The local and area response, the outpouring of sympathy, and the abundance of support for the Francis family have been tremendous and are to be commended.  Many have chosen to display blue ribbons, thin blue line signs and flags, and blue porch lights to represent their support of not only Dominic Francis, but also law enforcement in general. 

There’s another side, however.  Very briefly, the history of the thin blue line has evolved from a military connection in a poem by  Nels Dickmann Anderson in 1911, through the 1950s use of the phrase to honor  law enforcement, and to the current association with racial injustice, police brutality, and  white nationalism. As such, the thin blue line in any form is a symbol of discrimination and injustice to many people—including people of all races who are also citizens of our community. 

 As individual citizens, we are free to display our beliefs on our own property in most cases.  As a community, we entrust our elected officials to make sound decisions regarding our collective property.  Specifically, some residents are reacting to Officer Francis’s death by suggesting that a thin blue line be painted down the middle of Main Street and that the American flags be replaced by thin blue line flags.  I want to believe, perhaps naively, that the intentions of these residents are good.  I also want to believe, again perhaps naively, that they have forgotten the controversy, the hatred, the violence and death, that have accompanied and will continue to accompany the presence of the thin blue line in any form.  

Embarrassingly, I found myself guilty of being so wrapped in my own life in recent months that I at first thought this “blue line thing” was no big deal and that we need to honor those who have selflessly protected our community.  It didn’t take long to recognize my faulty thinking about the way to show respect.  Among the many articles I’ve read, I’ve found that communities have been removing thin blue line references from their streets.  Some communities have enacted ordinances against such displays.  Many communities have acted responsibly in order to do what is right for all of their citizens. 

If you want to hang a thin blue line flag in your own front yard, you’re free to do so.  If you want to paint a thin blue line on your own driveway, you can do that, too.  From what I know, those are perfectly legal displays.  But Main Street of Bluffton should not provide an open display of discrimination against people you dislike based on their color, their religion, their political beliefs, etc.   We know better…we are better than this.  
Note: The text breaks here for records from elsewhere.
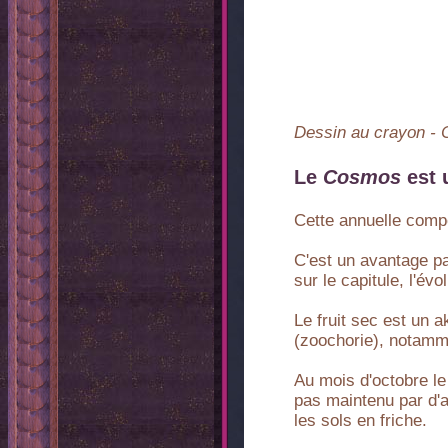
Dessin au crayon - 
Le
Cosmos
est 
Cette annuelle compo
C'est un avantage pa
sur le capitule, l'é
Le fruit sec est un 
(zoochorie), notamm
Au mois d'octobre l
pas maintenu par d'a
les sols en friche.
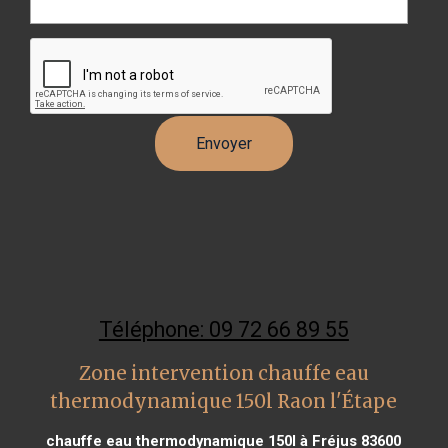
Téléphone: 09 72 66 89 55
Zone intervention chauffe eau
thermodynamique 150l Raon l'Étape
chauffe eau thermodynamique 150l à Fréjus 83600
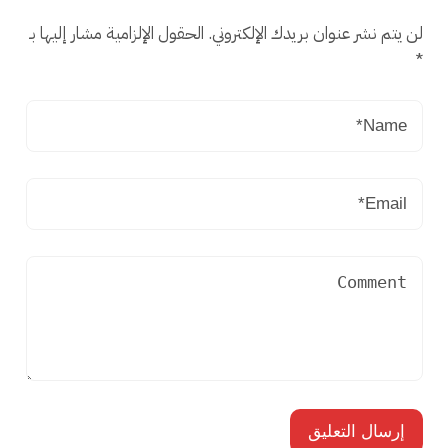
لن يتم نشر عنوان بريدك الإلكتروني.
الحقول الإلزامية مشار إليها بـ
*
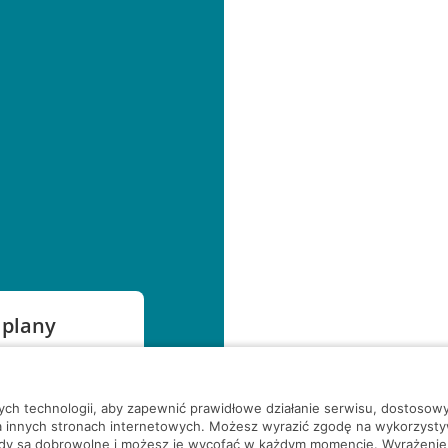
 plany
szą czekać!
nych technologii, aby zapewnić prawidłowe działanie serwisu, dostoso
a innych stronach internetowych. Możesz wyrazić zgodę na wykorzystywa
ody są dobrowolne i możesz je wycofać w każdym momencie. Wyrażenie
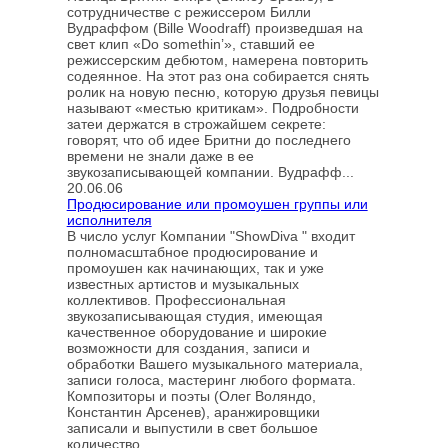
сотрудничестве с режиссером Билли
Вудраффом (Bille Woodraff) произведшая на
свет клип «Do somethin’», ставший ее
режиссерским дебютом, намерена повторить
содеянное. На этот раз она собирается снять
ролик на новую песню, которую друзья певицы
называют «местью критикам». Подробности
затеи держатся в строжайшем секрете:
говорят, что об идее Бритни до последнего
времени не знали даже в ее
звукозаписывающей компании. Вудрафф...
20.06.06
Продюсирование или промоушен группы или
исполнителя
В число услуг Компании "ShowDiva " входит
полномасштабное продюсирование и
промоушен как начинающих, так и уже
известных артистов и музыкальных
коллективов. Профессиональная
звукозаписывающая студия, имеющая
качественное оборудование и широкие
возможности для создания, записи и
обработки Вашего музыкального материала,
записи голоса, мастеринг любого формата.
Композиторы и поэты (Олег Воляндо,
Константин Арсенев), аранжировщики
записали и выпустили в свет большое
количество...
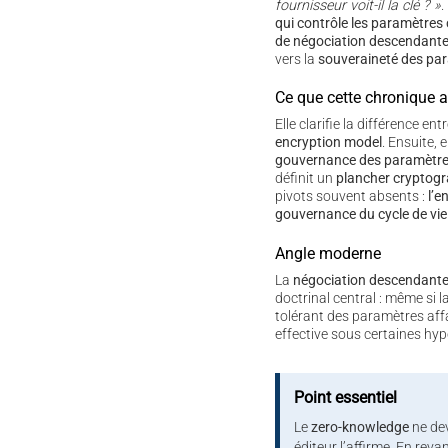
fournisseur voit-il la clé ? »
.
qui contrôle les paramètres
de négociation descendante
vers la
souveraineté des pa
Ce que cette chronique 
Elle clarifie la différence ent
encryption model
. Ensuite, e
gouvernance des paramètr
définit un
plancher cryptog
pivots souvent absents :
l’e
gouvernance du cycle de vie
Angle moderne
La
négociation descendant
doctrinal central : même si la
tolérant des paramètres affa
effective sous certaines hy
Point essentiel
Le
zero-knowledge
ne dev
éditeur l’affirme. En reva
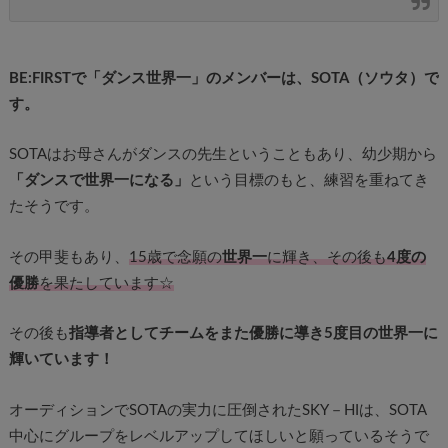
BE:FIRSTで「ダンス世界一」のメンバーは、SOTA（ソウタ）で
す。
SOTAはお母さんがダンスの先生ということもあり、幼少期から
「ダンスで世界一になる」
という目標のもと、練習を重ねてき
たそうです。
その甲斐もあり、
15歳で念願の
世界一
に輝き、その後も
4度の
優勝
を果たしています☆
その後も
指導者としてチームをまた優勝に導き5度目の世界一に
輝いています！
オーディションでSOTAの実力に圧倒されたSKY－HIは、SOTA
中心にグループをレベルアップしてほしいと願っているそうで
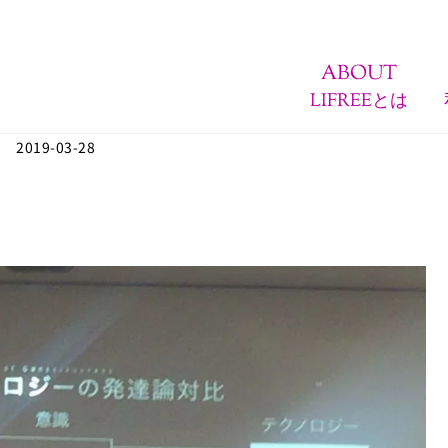
ABOUT
LIFREEとは
2019-03-28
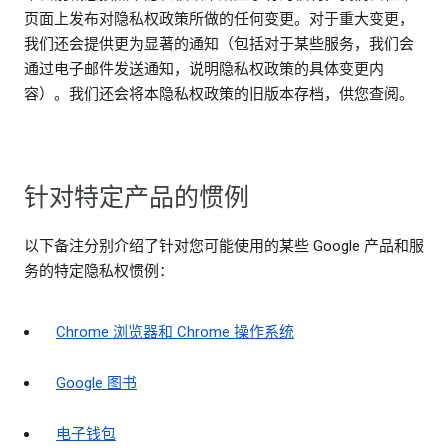
页面上发布对隐私权政策所做的任何变更。对于重大变更，
我们还会提供更为显著的通知（包括对于某些服务，我们会
通过电子邮件发送通知，说明隐私权政策的具体变更内
容）。我们还会将本隐私权政策的旧版本存档，供您查阅。
针对特定产品的惯例
以下备注分别介绍了针对您可能使用的某些 Google 产品和服
务的特定隐私权惯例：
Chrome 浏览器和 Chrome 操作系统
Google 图书
电子钱包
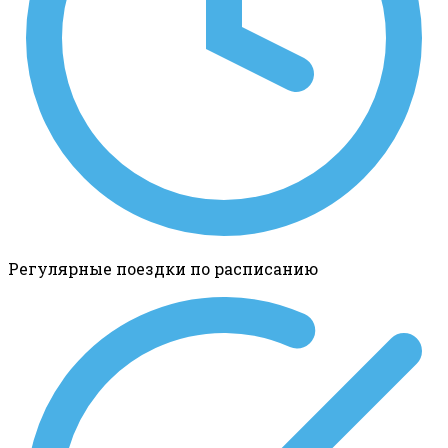
Регулярные поездки по расписанию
One final thought:  The swastika was a symbol of goodness and well-being prior to its adoption by Hitler.  Would we want swastikas prominently displayed on Main Street?


Connie Anderson

[Bluffton, Ohio]

NOTE:  After living here for the first 21 years of my life, then residing in Lima for 40+ years, I returned to my Bluffton roots 8 years ago. I hope to continue to be proud of my community.  If you, too, want to preserve the goodness of our community, please voice your concern to our council members.